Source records
* * * * * * *

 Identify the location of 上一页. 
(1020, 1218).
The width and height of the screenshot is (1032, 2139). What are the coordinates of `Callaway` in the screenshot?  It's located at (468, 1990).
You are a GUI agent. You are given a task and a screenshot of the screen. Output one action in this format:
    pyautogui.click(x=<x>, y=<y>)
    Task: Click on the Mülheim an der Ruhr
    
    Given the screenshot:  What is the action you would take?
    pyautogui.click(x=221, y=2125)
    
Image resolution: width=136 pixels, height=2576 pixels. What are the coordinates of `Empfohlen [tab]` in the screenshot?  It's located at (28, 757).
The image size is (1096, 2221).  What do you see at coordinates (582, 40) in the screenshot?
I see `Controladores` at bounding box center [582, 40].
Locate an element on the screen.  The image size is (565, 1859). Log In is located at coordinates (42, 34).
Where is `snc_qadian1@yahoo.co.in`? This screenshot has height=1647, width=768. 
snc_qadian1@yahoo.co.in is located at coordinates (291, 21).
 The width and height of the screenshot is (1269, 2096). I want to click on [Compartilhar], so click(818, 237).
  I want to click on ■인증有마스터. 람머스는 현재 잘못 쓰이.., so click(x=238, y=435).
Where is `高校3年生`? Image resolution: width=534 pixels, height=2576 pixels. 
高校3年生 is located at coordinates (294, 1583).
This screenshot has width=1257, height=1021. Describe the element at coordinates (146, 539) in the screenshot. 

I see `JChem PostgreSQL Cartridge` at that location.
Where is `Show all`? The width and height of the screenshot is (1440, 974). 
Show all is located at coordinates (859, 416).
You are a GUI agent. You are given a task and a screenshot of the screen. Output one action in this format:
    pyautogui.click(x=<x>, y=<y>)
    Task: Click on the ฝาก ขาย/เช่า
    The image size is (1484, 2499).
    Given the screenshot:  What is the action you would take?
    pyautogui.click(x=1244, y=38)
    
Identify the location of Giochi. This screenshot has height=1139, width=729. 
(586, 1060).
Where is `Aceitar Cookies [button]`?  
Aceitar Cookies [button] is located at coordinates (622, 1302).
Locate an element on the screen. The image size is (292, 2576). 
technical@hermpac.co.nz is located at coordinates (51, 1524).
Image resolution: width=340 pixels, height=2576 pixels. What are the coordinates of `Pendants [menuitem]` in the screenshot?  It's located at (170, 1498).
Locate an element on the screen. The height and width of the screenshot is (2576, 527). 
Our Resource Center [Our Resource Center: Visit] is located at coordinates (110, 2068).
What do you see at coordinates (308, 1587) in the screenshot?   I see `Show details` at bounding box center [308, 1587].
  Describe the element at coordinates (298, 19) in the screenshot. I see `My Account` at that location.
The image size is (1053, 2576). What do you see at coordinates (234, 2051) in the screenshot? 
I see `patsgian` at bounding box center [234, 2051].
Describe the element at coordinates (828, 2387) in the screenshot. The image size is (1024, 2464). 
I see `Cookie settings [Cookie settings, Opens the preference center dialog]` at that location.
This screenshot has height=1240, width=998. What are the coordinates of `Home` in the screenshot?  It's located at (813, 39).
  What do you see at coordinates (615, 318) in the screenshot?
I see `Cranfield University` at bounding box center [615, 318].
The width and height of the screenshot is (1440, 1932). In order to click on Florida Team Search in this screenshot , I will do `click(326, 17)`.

* * * * * * *

> _Brief_:
Give exactly, and nothing besides, the lines from the one in which "Locate an element on the screen. The height" occurs through the end of the records.

> _Answer for this exercise_:
Locate an element on the screen. The height and width of the screenshot is (2576, 527). 
Our Resource Center [Our Resource Center: Visit] is located at coordinates (110, 2068).
What do you see at coordinates (308, 1587) in the screenshot?   I see `Show details` at bounding box center [308, 1587].
  Describe the element at coordinates (298, 19) in the screenshot. I see `My Account` at that location.
The image size is (1053, 2576). What do you see at coordinates (234, 2051) in the screenshot? 
I see `patsgian` at bounding box center [234, 2051].
Describe the element at coordinates (828, 2387) in the screenshot. The image size is (1024, 2464). 
I see `Cookie settings [Cookie settings, Opens the preference center dialog]` at that location.
This screenshot has height=1240, width=998. What are the coordinates of `Home` in the screenshot?  It's located at (813, 39).
  What do you see at coordinates (615, 318) in the screenshot?
I see `Cranfield University` at bounding box center [615, 318].
The width and height of the screenshot is (1440, 1932). In order to click on Florida Team Search in this screenshot , I will do `click(326, 17)`.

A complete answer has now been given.